Posted by Emi Weir on

The Taileu ethnic groups are known for their exceptional weaving skills and passion for colour. We work with several groups and one is based in the rural town of Oudomxay, 6 hours drive from Luang Prabang. In the first years of Ma Te Sai, the journey took much longer due to the poor road conditions. I would take the local bus there at dawn, arriving around 1 p.m. and then with cotton in tow, I would turn around and take the 4 p.m. bus back, arriving near midnight. It was a hell of a day but the bounty was worth it!. 

Now the road is better and with mobile phones I can shop on WhatsApp and the cotton bounty can make it’s own way down, but that doesn’t mean we stop making the journey there. When we want to work on something new, the time spent with our producers is essential. For a new design, we would reach out to  Bouajon, a pattern expert, whom we have collaborated with for over 10 years. 
(Bouajon pictured with her husband Ounkham)

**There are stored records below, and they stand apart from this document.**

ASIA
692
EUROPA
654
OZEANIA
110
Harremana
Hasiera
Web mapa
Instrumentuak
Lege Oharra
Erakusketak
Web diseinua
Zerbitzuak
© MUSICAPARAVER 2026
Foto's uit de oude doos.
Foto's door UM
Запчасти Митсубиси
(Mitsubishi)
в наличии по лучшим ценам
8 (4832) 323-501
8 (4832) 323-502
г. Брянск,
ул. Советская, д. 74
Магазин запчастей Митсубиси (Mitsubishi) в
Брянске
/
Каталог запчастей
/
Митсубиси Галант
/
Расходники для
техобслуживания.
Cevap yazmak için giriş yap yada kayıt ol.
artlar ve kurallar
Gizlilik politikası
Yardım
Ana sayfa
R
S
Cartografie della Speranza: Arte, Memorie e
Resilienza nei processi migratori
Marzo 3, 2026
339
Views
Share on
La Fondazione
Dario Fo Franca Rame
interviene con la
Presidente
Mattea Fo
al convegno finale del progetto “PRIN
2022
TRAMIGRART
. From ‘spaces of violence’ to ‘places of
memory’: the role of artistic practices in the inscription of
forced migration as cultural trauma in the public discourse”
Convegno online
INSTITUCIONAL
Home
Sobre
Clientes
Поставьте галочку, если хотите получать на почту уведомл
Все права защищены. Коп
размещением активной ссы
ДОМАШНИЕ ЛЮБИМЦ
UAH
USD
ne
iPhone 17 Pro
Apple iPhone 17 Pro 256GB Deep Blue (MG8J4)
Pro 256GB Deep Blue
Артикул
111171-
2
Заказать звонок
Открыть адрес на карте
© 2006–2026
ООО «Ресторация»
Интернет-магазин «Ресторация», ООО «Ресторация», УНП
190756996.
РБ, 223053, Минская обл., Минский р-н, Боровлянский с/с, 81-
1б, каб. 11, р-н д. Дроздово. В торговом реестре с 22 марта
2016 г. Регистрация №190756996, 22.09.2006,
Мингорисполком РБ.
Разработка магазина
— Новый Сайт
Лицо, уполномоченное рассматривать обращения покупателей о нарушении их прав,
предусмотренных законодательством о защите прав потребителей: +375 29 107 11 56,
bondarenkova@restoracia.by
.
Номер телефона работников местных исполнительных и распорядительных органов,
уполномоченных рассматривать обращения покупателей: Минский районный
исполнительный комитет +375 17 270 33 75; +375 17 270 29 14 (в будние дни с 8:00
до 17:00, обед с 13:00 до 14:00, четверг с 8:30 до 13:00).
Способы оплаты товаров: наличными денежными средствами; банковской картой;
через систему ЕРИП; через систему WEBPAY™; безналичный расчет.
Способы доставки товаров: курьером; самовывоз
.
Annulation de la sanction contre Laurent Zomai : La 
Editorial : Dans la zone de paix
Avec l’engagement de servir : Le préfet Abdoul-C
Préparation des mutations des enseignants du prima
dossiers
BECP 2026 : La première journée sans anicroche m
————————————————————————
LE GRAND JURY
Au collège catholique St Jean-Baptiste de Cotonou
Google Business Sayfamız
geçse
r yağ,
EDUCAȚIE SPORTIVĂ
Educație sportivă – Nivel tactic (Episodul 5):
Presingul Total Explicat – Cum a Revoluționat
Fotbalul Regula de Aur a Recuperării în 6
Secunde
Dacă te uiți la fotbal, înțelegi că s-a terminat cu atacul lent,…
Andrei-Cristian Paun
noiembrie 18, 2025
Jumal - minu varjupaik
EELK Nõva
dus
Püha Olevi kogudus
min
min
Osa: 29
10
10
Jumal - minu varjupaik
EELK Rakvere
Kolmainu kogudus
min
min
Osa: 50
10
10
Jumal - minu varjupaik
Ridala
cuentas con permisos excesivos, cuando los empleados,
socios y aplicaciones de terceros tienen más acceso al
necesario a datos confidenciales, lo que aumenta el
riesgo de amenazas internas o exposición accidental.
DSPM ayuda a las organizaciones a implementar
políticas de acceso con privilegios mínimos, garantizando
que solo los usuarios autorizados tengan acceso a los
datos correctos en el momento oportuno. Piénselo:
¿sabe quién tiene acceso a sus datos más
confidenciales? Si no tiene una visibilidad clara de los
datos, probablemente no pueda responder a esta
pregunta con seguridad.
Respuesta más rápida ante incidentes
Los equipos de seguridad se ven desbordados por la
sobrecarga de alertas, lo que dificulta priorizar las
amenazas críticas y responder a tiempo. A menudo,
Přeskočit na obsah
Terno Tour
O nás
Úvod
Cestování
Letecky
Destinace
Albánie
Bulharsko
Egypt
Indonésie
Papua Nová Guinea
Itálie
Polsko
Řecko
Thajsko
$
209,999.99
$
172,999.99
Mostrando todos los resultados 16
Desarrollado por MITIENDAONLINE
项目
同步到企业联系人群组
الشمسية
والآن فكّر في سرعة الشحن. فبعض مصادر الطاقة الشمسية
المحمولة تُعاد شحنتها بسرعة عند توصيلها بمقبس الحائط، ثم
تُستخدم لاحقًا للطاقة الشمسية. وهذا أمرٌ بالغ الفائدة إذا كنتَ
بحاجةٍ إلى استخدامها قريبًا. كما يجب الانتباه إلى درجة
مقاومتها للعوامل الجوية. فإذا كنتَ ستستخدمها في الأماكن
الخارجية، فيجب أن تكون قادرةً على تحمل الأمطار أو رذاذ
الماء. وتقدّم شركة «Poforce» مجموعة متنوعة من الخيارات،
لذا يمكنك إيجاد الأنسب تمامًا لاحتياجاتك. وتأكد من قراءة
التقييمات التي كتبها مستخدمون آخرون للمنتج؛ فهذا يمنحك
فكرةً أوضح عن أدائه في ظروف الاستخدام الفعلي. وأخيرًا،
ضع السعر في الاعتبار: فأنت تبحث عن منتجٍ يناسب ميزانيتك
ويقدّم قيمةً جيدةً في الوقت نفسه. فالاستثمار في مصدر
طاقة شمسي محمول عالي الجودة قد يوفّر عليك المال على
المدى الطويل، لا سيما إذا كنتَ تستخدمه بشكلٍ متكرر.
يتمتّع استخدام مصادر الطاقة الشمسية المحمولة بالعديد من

Bouajon and her husband Ounkham

It was especially important to be present and work with our weaver to figure out the complex set up of one of our ombre designs. This ombre design was based on the warp (vertical length) thread changing frequently, so the weaver needs to know how many threads make up the stripes—, in an ombre it could be as little as one, two or three. Since the pattern relied on the vertical stripe changing, the weavers are going to have to make a whole warp in that pattern. A horizontal change would be easier since then the weaver can have a single colour warp and change the pattern every few metres or so. The warp being around 50 meters means we needed to commit to ordering a minimum of around 30 pieces in one design. 

setting_up_warp


(What happens if we didn’t order enough pieces?, Well one, we would have annoyed the weaver as they would be left with products, and two our design would end up in another store or even the market. So with this knowledge there is maximum benefit for the weaver and minimum risk for the buyer. 

Once the loom is set up, then we move on to the colours, Bouajon’s cupboard of natural colours is wondrous. To get to the design we wanted, we painstakingly pulled out colour samples of threads from the weavers’ cupboard that accounted for the thread size to understand how the thread count would work to create the effect. While the process was long, the results were worth it! We were elated when we were finally able to produce the pattern we designed so that we can share with everyone.

cotton_colours

We are dedicated to working with local Laos weavers to help them preserve their crafts and traditions, and we are also determined to share and design handcrafted products for your modern lifestyle.